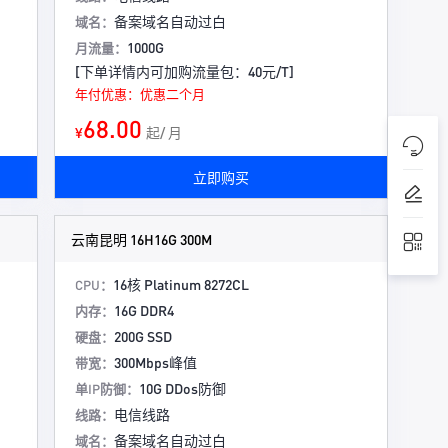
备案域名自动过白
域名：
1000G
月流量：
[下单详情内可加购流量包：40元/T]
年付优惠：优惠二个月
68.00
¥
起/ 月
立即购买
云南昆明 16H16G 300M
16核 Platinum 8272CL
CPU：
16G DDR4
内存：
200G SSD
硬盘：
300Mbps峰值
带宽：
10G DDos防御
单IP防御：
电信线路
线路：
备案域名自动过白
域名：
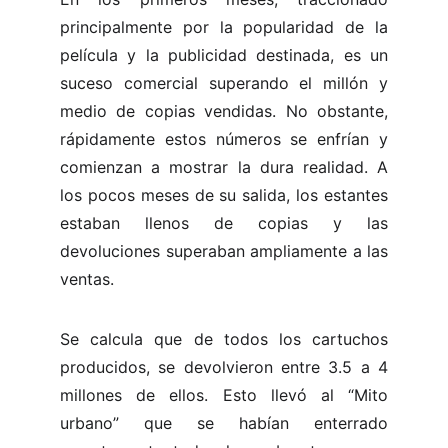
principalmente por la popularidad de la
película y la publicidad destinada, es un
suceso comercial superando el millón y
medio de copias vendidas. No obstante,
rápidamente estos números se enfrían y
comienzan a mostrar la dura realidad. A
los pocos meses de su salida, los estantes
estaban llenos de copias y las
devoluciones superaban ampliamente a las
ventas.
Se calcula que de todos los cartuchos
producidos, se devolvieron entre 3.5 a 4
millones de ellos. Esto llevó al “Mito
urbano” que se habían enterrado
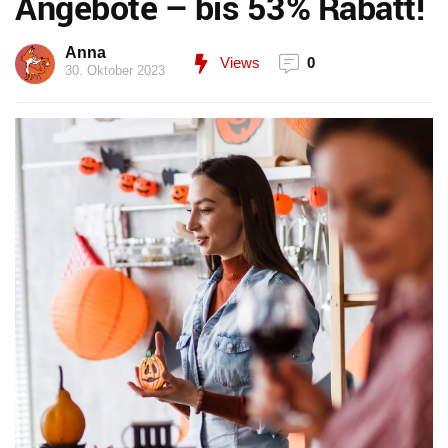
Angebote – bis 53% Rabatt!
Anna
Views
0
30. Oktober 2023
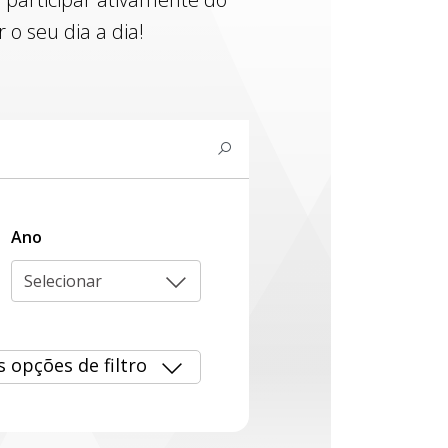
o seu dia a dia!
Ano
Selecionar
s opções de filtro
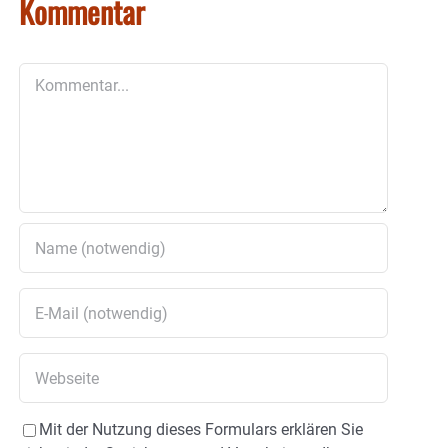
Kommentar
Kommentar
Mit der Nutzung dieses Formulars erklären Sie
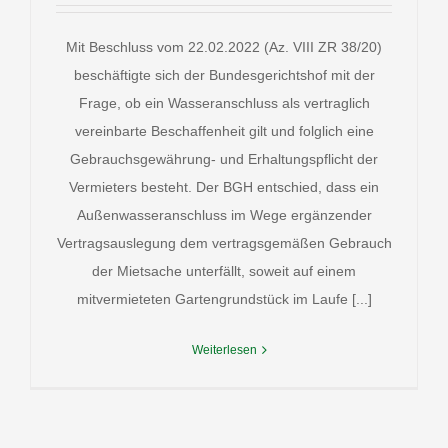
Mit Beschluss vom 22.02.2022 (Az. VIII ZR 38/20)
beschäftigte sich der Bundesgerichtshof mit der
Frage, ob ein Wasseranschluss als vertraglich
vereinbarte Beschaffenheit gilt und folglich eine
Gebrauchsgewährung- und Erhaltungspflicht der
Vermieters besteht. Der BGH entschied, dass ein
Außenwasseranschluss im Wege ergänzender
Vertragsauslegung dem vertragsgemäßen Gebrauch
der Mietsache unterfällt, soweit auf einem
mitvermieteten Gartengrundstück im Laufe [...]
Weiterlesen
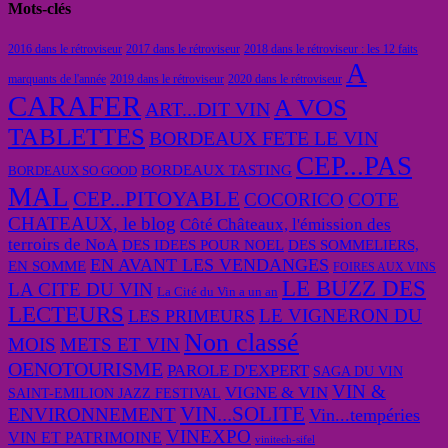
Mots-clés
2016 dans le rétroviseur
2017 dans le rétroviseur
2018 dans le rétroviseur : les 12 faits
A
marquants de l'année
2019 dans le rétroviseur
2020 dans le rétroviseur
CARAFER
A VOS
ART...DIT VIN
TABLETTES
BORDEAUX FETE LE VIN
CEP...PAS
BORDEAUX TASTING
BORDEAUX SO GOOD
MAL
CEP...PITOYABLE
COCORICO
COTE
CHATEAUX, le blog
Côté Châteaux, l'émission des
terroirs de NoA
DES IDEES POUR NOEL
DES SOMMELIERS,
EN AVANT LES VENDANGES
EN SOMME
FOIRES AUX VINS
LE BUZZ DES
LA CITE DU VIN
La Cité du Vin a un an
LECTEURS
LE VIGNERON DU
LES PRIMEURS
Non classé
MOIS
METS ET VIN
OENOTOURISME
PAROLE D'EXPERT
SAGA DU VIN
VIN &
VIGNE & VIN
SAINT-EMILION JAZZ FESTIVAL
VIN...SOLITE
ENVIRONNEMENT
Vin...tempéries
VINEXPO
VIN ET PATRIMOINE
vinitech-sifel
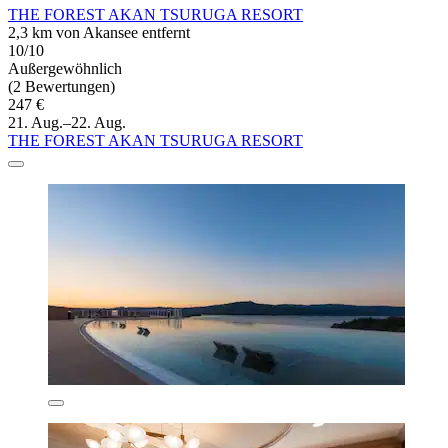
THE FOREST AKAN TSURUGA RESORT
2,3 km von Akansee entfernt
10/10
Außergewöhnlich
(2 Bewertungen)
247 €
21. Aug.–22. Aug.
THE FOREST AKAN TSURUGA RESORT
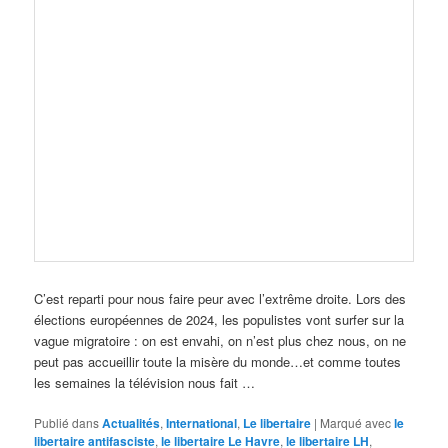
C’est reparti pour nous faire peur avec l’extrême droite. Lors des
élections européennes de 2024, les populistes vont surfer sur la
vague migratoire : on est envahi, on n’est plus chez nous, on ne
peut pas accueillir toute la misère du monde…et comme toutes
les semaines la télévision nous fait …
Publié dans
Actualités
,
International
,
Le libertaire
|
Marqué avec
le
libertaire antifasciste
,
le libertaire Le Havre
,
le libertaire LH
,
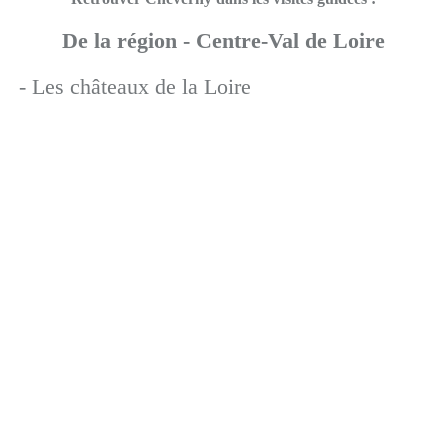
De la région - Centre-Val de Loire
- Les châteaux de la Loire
• • • • • • •
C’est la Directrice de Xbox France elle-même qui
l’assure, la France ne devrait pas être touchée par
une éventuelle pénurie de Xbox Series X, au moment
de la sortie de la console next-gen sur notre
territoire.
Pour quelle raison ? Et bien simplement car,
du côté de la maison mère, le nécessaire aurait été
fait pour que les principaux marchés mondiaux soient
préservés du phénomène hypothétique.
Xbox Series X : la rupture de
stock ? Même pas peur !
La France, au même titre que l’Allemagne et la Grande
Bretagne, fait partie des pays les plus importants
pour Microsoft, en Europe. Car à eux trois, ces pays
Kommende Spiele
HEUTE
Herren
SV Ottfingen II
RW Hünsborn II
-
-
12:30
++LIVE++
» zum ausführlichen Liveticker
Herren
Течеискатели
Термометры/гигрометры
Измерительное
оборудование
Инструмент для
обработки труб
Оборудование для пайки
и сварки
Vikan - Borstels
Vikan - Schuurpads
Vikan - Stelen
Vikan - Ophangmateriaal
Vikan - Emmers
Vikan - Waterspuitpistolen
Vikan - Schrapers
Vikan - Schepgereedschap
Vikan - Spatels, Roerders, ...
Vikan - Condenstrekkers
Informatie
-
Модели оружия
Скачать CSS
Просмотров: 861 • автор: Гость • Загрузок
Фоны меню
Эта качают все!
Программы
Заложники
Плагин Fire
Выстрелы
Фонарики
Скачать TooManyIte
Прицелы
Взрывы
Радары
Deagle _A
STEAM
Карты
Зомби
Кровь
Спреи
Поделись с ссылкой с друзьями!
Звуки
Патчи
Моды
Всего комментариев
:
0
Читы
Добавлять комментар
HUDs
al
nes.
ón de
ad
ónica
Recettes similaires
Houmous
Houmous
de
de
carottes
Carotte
• • • • • • •
__Work order__
Without the pictures, give again exactly the lines above starting at the line containing "La Cité du Vin a un an" and ending at the line containing "élections européennes de".

__Solution to the problem__
La Cité du Vin a un an
LECTEURS
LE VIGNERON DU
LES PRIMEURS
Non classé
MOIS
METS ET VIN
OENOTOURISME
PAROLE D'EXPERT
SAGA DU VIN
VIN &
VIGNE & VIN
SAINT-EMILION JAZZ FESTIVAL
VIN...SOLITE
ENVIRONNEMENT
Vin...tempéries
VINEXPO
VIN ET PATRIMOINE
vinitech-sifel
THE FOREST AKAN TSURUGA RESORT
2,3 km von Akansee entfernt
10/10
Außergewöhnlich
(2 Bewertungen)
247 €
21. Aug.–22. Aug.
THE FOREST AKAN TSURUGA RESORT
C’est reparti pour nous faire peur avec l’extrême droite. Lors des
élections européennes de 2024, les populistes vont surfer sur la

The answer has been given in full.